Les migrants à bord du Alan Kurdi. Crédit : Sea-Eye
Les migrants à bord du Alan Kurdi. Crédit : Sea-Eye

L'Ocean Viking et l'Alan Kurdi, errent depuis plusieurs jours en mer Méditerranée à la recherche d'un port sûr pour débarquer les 121 migrants secourus jeudi 28 novembre au large de la Libye. Alors que la situation se dégrade à bord des deux navires humanitaires, Malte et l'Italie n'ont, pour l’heure, pas répondu favorablement à leurs demandes de débarquement.

"Les migrants sont très éprouvés physiquement, ils ont besoin de repos dans un endroit sûr". Contacté par InfoMigrants, Jan Ribbeck, le chef de mission de l’Alan Kurdi, appelle les pays européens à ouvrir leurs ports pour débarquer les 61 naufragés se trouvant à bord du navire humanitaire.

L’ONG SOS Méditerranée, affrétant avec Médecins sans frontières (MSF) l’Ocean Viking, a formulé la même demande. Dans un communiqué diffusé le 3 décembre, elle exhorte les États membres à se "mobiliser d’urgence pour faciliter l’attribution d’un lieu sûr pour débarquer les rescapés".

Les deux navires humanitaires errent depuis cinq jours au large des côtes italiennes et maltaises.
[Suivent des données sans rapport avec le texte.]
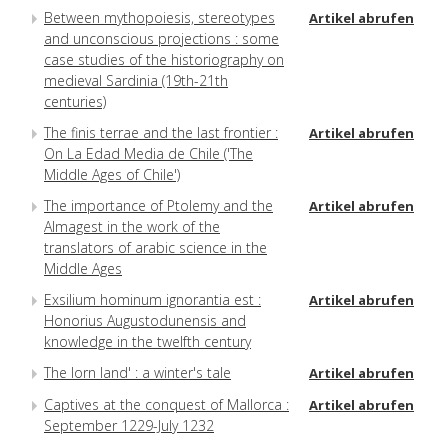
Between mythopoiesis, stereotypes
Artikel abrufen
and unconscious projections : some
case studies of the historiography on
medieval Sardinia (19th-21th
centuries)
The finis terrae and the last frontier :
Artikel abrufen
On La Edad Media de Chile ('The
Middle Ages of Chile')
The importance of Ptolemy and the
Artikel abrufen
Almagest in the work of the
translators of arabic science in the
Middle Ages
Exsilium hominum ignorantia est :
Artikel abrufen
Honorius Augustodunensis and
knowledge in the twelfth century
The lorn land' : a winter's tale
Artikel abrufen
Captives at the conquest of Mallorca :
Artikel abrufen
September 1229-July 1232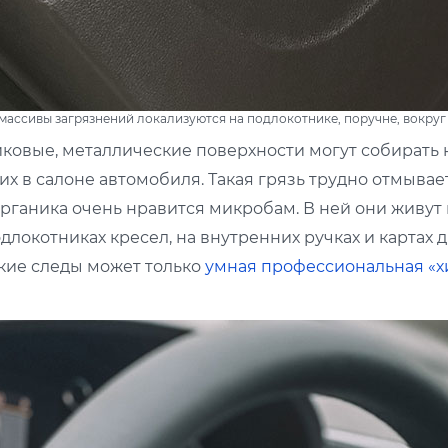
 массивы загрязнений локализуются на подлокотнике, поручне, вокруг
ковые, металлические поверхности могут собирать
 в салоне автомобиля. Такая грязь трудно отмывае
рганика очень нравится микробам. В ней они живут
локотниках кресел, на внутренних ручках и картах д
кие следы может только
умная профессиональная «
Jeudi 28 novembre, ils avaient secouru près de 150 personnes lors de trois opérations distinctes : 60 pour l’Ocean Viking et 84 pour l’Alan Kurdi – 23 personnes ont depuis été évacuées vers l’Italie en raison de leur état de santé fragile.

Selon les ONG, Malte et l’Italie n’ont, pour l'heure, pas répondu favorablement à leurs demandes de débarquement. "Même l’Allemagne [où est immatriculé le Alan Kurdi, NDLR] nous a dit de nous adresser aux autorités compétentes, à savoir la Libye", déplore Jan Ribbeck.

Tentative de suicide

La situation à bord de ces deux bateaux se dégrade "avec la détérioration des conditions météorologiques", précise SOS Méditerranée. "Les personnes secourues manifestent une intolérance accrue au traitement de base contre le mal de mer et la plupart ont maintenant besoin d’injections pour contrôler leurs vomissements persistants".

Même son de cloche du côté de l’Alan Kurdi. Les migrants "ont le mal de mer et les soins à bord du navire sont limités", insiste Jan Ribbeck qui ajoute que bon nombre des rescapés souffrent de problèmes psychologiques. L’un d’entre eux a même tenté de mettre fin à ses jours mardi 2 décembre en se jetant à l’eau. Il a été rattrapé avant son passage à l’acte par l'équipage et évacué dans la soirée vers l’Italie.

Les ONG qui portent secours aux migrants en détresse en mer Méditerranée demandent depuis plusieurs mois qu’un mécanisme de débarquement soit mis en place par les États européens afin d’éviter que les bateaux humanitaires restent bloqués en mer des semaines en attendant que des pays acceptent, au cas par cas, d’accueillir les migrants secourus. "Une solution qui tarde à être mise en œuvre", signale SOS Méditerranée.